Symmetry provides a lovely foundation for information, but symmetry alone will not produce information. Think of information as part of a process that allows for counting and chosing variations. Consider a tetrahedron sitting on a table.
We can count the number of different ways that the tetrahedron can look exactly like this. It has four equal faces to place on the table, leaving three equal faces to rotate forward, so there are twelve ways that the tetrahedron can be rotated yet appear unchanged. If the tetrahedron remains in its ideal form, perfectly symmetric, then no information is produced by these rotational equivalents. There is no criterion on which to count and chose from actual instances of the rotated solid. For information to be created through the rotational symmetry of this solid it must somehow have its symmetry broken.
If we imagine twelve copies of the same tetrahedron sitting on the table, but with each vertex identified in some fashion, then the twelve rotational equivalents can serve as units of information.

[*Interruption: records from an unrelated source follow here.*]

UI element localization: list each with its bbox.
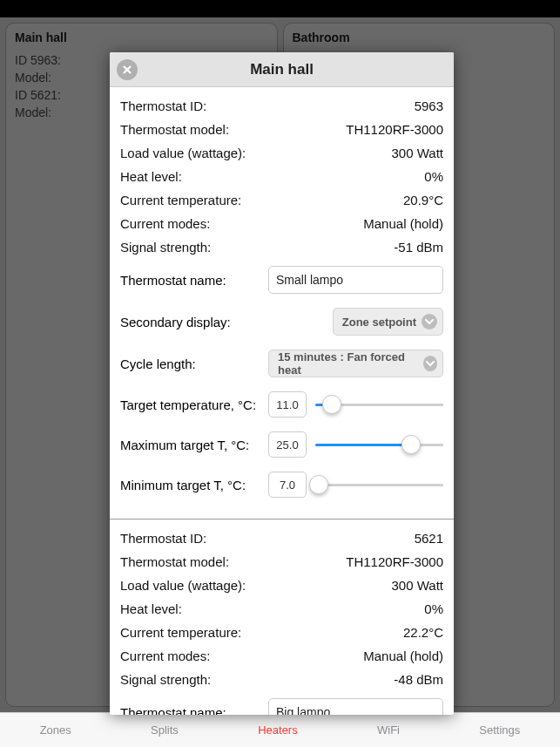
info-label: Thermostat model: [120,554,229,569]
close-icon[interactable] [117,59,138,80]
info-label: Signal strength: [120,672,211,687]
info-value: 22.2°C [403,625,443,640]
info-value: 20.9°C [403,193,443,207]
modal-title: Main hall [250,61,314,78]
info-label: Current temperature: [120,193,241,207]
carrier-text: No SIM [5,3,40,15]
info-value: -48 dBm [394,672,443,687]
chevron-down-icon [423,356,437,371]
modal-body[interactable]: Thermostat ID:5963 Thermostat model:TH11… [110,87,454,715]
chevron-down-icon [422,314,437,329]
info-value: 300 Watt [392,578,443,593]
tab-heaters[interactable]: Heaters [258,723,298,737]
dropdown-label: Zone setpoint [342,316,416,329]
battery-icon [536,4,555,13]
dropdown-label: 15 minutes : Fan forced heat [278,350,418,377]
status-time: 10:54 PM [257,3,302,15]
field-label: Cycle length: [120,357,260,371]
tab-splits[interactable]: Splits [151,723,179,737]
info-label: Heat level: [120,601,182,616]
thermostat-section: Thermostat ID:5963 Thermostat model:TH11… [110,87,454,520]
info-value: Manual (hold) [363,649,443,663]
tab-wifi[interactable]: WiFi [377,723,400,737]
slider-label: Target temperature, °C: [120,397,260,412]
target-temp-slider[interactable] [315,391,443,418]
info-value: TH1120RF-3000 [346,554,443,569]
thermostat-section: Thermostat ID:5621 Thermostat model:TH11… [110,520,454,715]
info-label: Thermostat model: [120,122,229,137]
secondary-display-dropdown[interactable]: Zone setpoint [333,308,443,336]
slider-label: Maximum target T, °C: [120,438,260,452]
field-label: Thermostat name: [120,705,260,716]
info-label: Load value (wattage): [120,578,246,593]
target-temp-value: 11.0 [268,391,307,418]
max-temp-slider[interactable] [315,431,443,458]
info-value: 300 Watt [392,146,443,160]
max-temp-value: 25.0 [268,431,307,458]
tab-zones[interactable]: Zones [40,723,71,737]
info-value: TH1120RF-3000 [346,122,443,137]
info-label: Thermostat ID: [120,531,206,546]
info-label: Signal strength: [120,240,211,255]
zone-detail-modal: Main hall Thermostat ID:5963 Thermostat … [110,52,454,715]
info-value: 0% [424,601,443,616]
field-label: Secondary display: [120,315,260,329]
tab-settings[interactable]: Settings [479,723,520,737]
status-bar: No SIM 10:54 PM 77% [0,0,560,17]
thermostat-name-input[interactable] [268,698,443,715]
info-label: Load value (wattage): [120,146,246,160]
battery-pct: 77% [511,3,532,15]
info-label: Current modes: [120,649,210,663]
info-value: Manual (hold) [363,216,443,231]
min-temp-slider[interactable] [315,472,443,498]
tab-bar: Zones Splits Heaters WiFi Settings [0,712,560,747]
info-label: Current modes: [120,216,210,231]
modal-header: Main hall [110,52,454,87]
slider-label: Minimum target T, °C: [120,478,260,492]
field-label: Thermostat name: [120,273,260,288]
info-value: 0% [424,169,443,184]
info-label: Current temperature: [120,625,241,640]
min-temp-value: 7.0 [268,472,307,498]
status-right: 77% [500,3,555,16]
bluetooth-icon [500,3,508,16]
cycle-length-dropdown[interactable]: 15 minutes : Fan forced heat [268,350,443,377]
info-value: -51 dBm [394,240,443,255]
thermostat-name-input[interactable] [268,266,443,294]
info-label: Thermostat ID: [120,98,206,113]
info-label: Heat level: [120,169,182,184]
info-value: 5963 [415,98,443,113]
info-value: 5621 [415,531,443,546]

For instance, the rotations of this single solid might serve as twelve letters of an alphabet, or twelve digits in a number system.
This is exactly the process used to create information with Code World. If none of the symmetry gets broken, there is no way to distinguish one conformation from another, and there is little but decorative use for the device. However, one of the most powerful aspects of Code World is to realize exactly how the symmetry gets broken. We start with the root form of all five perfect solids, the tetrahedron, and we employ the same simple pattern on both the globe and the glider.
Since the tetrahedron is dual to itself, the pattern technique can be applied either to faces or vertices.
The single tetrahedron pattern is then doubled, inverted and mirrored to produce the pattern for the octahedron...
...and the cube.
In all of these illustrations purple is used as the base color, but the same pattern can be re-arranged for each of the four other colors. It is difficult to grasp in two dimensions, but from an information standpoint, the patterns on the cube and octahedron are identical. This pattern is then incorporated from all five colors to bring us to the next informative level.
The icosahedron can be thought of as an extension of the pattern on the octahedron, but the dodecahedron is more easily thought of as five cubes.
Again, the pattern on the dodecahedron is informatively equivalent to the icosahedron.
Note how the tetrahedron lays out the basic pattern for all five solids. This pattern is doubled to create the equivalent patterns of a cube and an octahedron. The octahedron is a doubling of faces, whereas the cube is a doubling of vertices. Both are dual tetrahedrons. Elements of these two are multiplied and combined to form an equivalent pattern in an icosahedron and a dodecahedron. The icosahedron is a combination of five octahedrons, and the dodecahedron is a combination of five cubes. A shrewd reader will note that this seems to give us too many faces and vertices, but remember that the original dual tetrahedrons in the cube are mirrored inversions...
...and they overlap.
So the five dual tetrahedrons in an icosahedron and a dodecahedron share dual elements symmetrically.
Although the physical appearances of these five solids seem unrelated...
illusion is due to our natural fixation with the shape of their faces. From
an information standpoint the five platonic solids are subsets of the
same spatial relationships, which boils down to placing points equidistant
on the surface of a sphere, and nothing is more symmetrical than a sphere.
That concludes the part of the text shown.